[Transcribed page contents]

━━━━━━━━━━━━━━━━━━━━━━━━━━━━━━

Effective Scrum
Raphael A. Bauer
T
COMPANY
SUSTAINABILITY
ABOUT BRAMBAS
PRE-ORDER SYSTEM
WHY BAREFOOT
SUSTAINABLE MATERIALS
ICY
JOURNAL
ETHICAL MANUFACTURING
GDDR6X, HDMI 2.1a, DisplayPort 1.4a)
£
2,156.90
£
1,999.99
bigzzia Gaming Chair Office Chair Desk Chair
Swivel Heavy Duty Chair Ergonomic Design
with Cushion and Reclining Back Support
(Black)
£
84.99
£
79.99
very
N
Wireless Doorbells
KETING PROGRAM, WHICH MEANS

━━━━━━━━━━━━━━━━━━━━━━━━━━━━━━

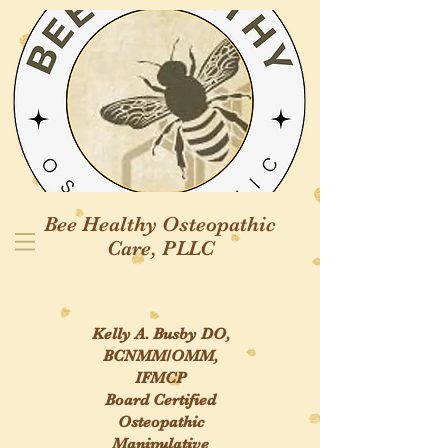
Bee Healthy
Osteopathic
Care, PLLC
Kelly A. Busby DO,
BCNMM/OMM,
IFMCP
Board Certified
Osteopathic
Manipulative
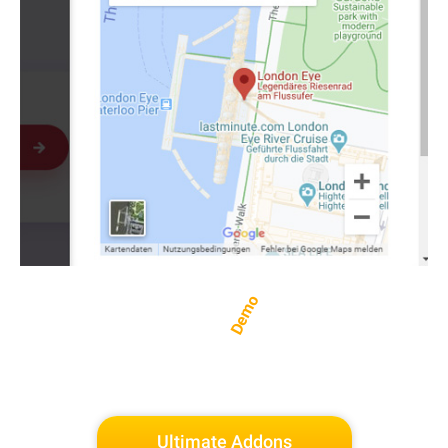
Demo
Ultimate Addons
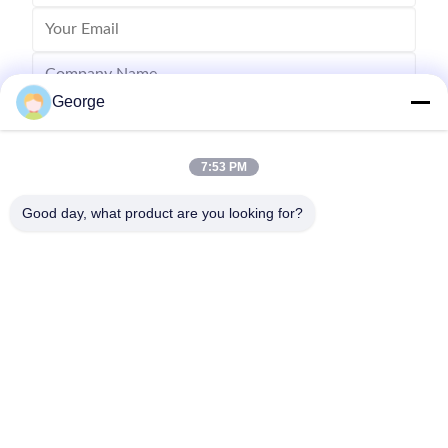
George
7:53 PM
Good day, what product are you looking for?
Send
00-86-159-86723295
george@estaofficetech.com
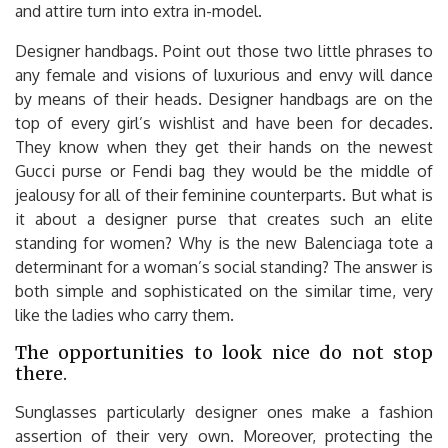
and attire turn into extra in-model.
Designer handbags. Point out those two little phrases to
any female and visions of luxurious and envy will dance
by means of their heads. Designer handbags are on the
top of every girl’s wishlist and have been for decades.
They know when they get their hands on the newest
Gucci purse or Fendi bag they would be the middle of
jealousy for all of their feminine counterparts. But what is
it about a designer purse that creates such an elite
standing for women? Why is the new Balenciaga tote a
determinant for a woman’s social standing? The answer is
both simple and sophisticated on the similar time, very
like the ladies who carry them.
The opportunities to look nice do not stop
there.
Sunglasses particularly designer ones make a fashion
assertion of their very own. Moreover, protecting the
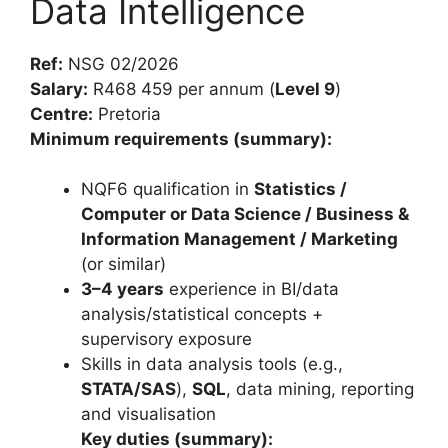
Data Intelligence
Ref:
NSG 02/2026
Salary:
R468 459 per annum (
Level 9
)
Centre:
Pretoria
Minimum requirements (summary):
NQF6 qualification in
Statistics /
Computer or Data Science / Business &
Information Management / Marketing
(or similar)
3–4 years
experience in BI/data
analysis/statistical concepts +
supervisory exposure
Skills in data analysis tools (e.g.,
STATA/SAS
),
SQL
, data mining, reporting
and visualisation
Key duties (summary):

━━━━━━━━━━━━━━━━━━━━━━━━━━━━━━

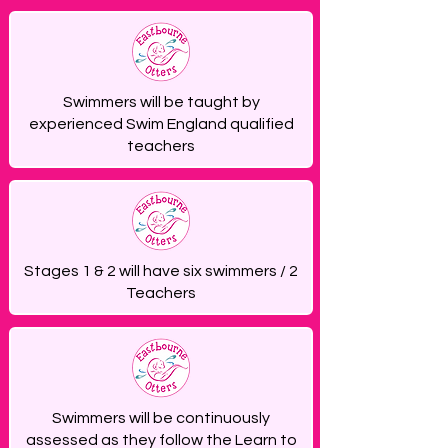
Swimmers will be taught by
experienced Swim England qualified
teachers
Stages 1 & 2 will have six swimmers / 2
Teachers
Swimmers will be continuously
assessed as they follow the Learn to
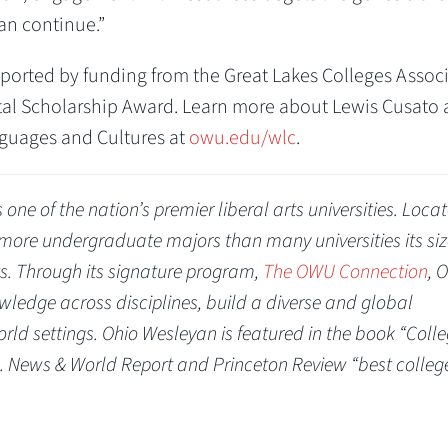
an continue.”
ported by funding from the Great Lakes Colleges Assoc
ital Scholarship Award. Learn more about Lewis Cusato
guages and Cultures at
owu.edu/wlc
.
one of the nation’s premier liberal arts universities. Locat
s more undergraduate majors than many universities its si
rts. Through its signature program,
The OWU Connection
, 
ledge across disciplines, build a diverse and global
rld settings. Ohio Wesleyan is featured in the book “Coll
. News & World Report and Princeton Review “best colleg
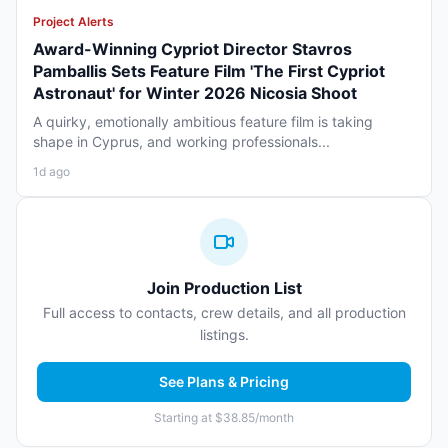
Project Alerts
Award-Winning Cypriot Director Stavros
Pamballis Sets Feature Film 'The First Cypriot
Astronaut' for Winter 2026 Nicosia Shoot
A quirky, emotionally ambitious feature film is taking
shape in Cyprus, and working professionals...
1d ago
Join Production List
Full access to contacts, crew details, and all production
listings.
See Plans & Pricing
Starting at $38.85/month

━━━━━━━━━━━━━━━━━━━━━━━━━━━━━━

--- Work required ---
From the records above, extract exactly and only the lines that begin at the line with "Effective Scrum" and stop after the line with "KETING PROGRAM, WHICH MEANS".

--- Completed task ---
Effective Scrum
Raphael A. Bauer
T
COMPANY
SUSTAINABILITY
ABOUT BRAMBAS
PRE-ORDER SYSTEM
WHY BAREFOOT
SUSTAINABLE MATERIALS
ICY
JOURNAL
ETHICAL MANUFACTURING
GDDR6X, HDMI 2.1a, DisplayPort 1.4a)
£
2,156.90
£
1,999.99
bigzzia Gaming Chair Office Chair Desk Chair
Swivel Heavy Duty Chair Ergonomic Design
with Cushion and Reclining Back Support
(Black)
£
84.99
£
79.99
very
N
Wireless Doorbells
KETING PROGRAM, WHICH MEANS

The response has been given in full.